# [MODDER] ThunderStick Notifier, ROM modifier....



## ThunderStick (Jul 3, 2011)

DISCLAIMER: This software has the potential to change your device for the worst if not used correctly. There are a lot of safeties in place to keep this from happening but something could go awry that was unexpected. You take full responsibility for the results of using this software.

REQUIREMENTS: 
-Windows XP or later
-ADB Must be correctly installed - CLICK HERE FOR INSTRUCTIONS

Description:
ThunderStick notifier was originally created to alert users of Thunderstick roms when new releases are available. Well it has evolved quite a bit and has become a much more usefull software than just for updating ThunderStick Roms. 
It can be used with any device now... That's right any android device.

It allows you to use your Desktop PC to download, install and make modifications directly to your Android Device. Along with messaging and comment features that allow you to interact with other users.

*What you can do with devices not Running ThunderStick Roms*
-Modify the Text of Certain screens and Apps
-Modify the Color displayed on certain screens and apps
-Modify The ROM Loaded on your Phone (HTC Android Sense Roms)
-Download and Change the boot animations
-Backup your apps (experimental app data backup as well)
-Restore apps (experimental data restore as well)
-Download and Add live wallpapers
-Message other users of ThunderStick Notifier
-Post requests for ThunderStick Roms, Notifier or the www.IgottDroid.com Website

*[What might not work with all devices]*
-Live wallpapers maybe a little iffy from device to device, they will probably work but will potentially not be sized correctly.
-MODs may not work, these are intended for ThunderStick ROM users but may work with others.

*[What will definitely not work for other users*
-ROMS, Lock Screens and MODS should not be downloaded and used unless you have a HTC Thunderbolt.

Here is a Screen Shot (probably outdated)
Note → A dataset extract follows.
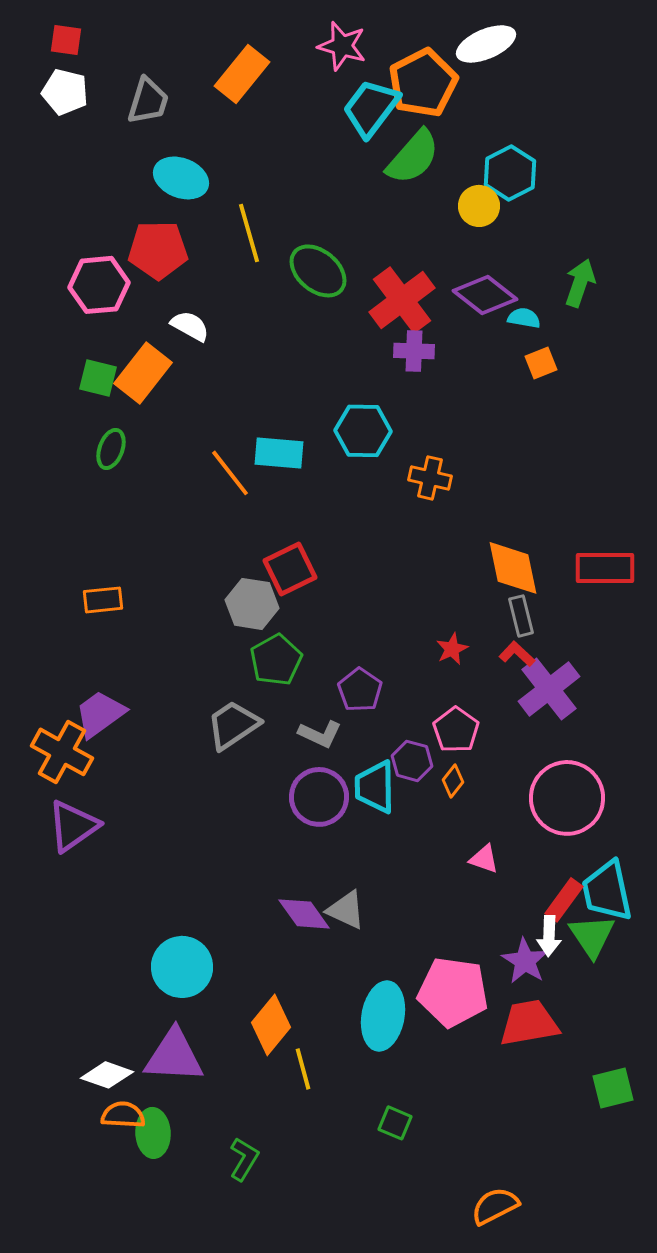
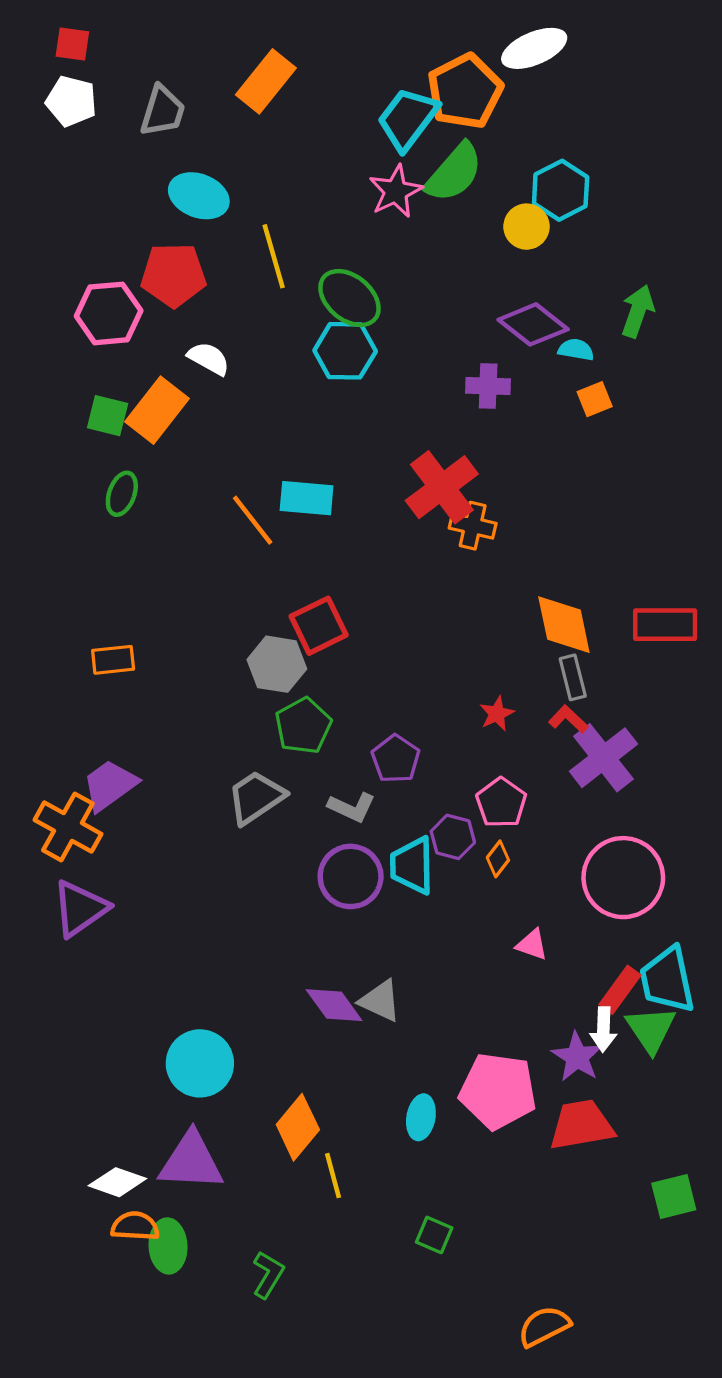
pink star: (342, 46) -> (396, 191), moved, turned 30
red cross: (402, 300) -> (442, 487), moved
purple cross: (414, 351) -> (488, 386), moved
cyan hexagon: (363, 431) -> (345, 351), moved
cyan ellipse: (383, 1016) -> (421, 1117), size x0.6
Feel free to download from the link below
And thank me if you find this usefull

*DOWNOAD HERE*


----------



## b16 (Jun 6, 2011)

You developed this?


----------



## ThunderStick (Jul 3, 2011)

b16 said:


> You developed this?


Yup

Sent from the tip of my ThunderStick on a bolt of lightning...


----------



## R1Lover (Oct 23, 2011)

downloading now to test... looks nice


----------



## ThunderStick (Jul 3, 2011)

Big changes made last night to the mid my phone module. major improvements made to the methods used. Much faster. 
Sense 2 lock screen text mods.

Sent from the tip of my ThunderStick on a bolt of lightning...


----------



## AndyFox2011 (Sep 5, 2011)

Looks good, gonna try it


----------



## ThunderStick (Jul 3, 2011)

AndyFox2011 said:


> Looks good, gonna try it


Please report back with any problems..

Sent from the tip of my ThunderStick on a bolt of lightning...


----------



## AndyFox2011 (Sep 5, 2011)

"ThunderStick said:


> Please report back with any problems..
> 
> Sent from the tip of my ThunderStick on a bolt of lightning...


Will do


----------



## ThunderStick (Jul 3, 2011)

Updated, now allows changes to the color of the text of certain apps and screens.
This feature will grow as I add the appropriate settings.
Updates to TSN will not be required for these new settings to be available so check back regularly.


----------



## ThunderStick (Jul 3, 2011)

Updated
You can now add your own MODs or Download Mods submitted from other users using the MOD My Device button


----------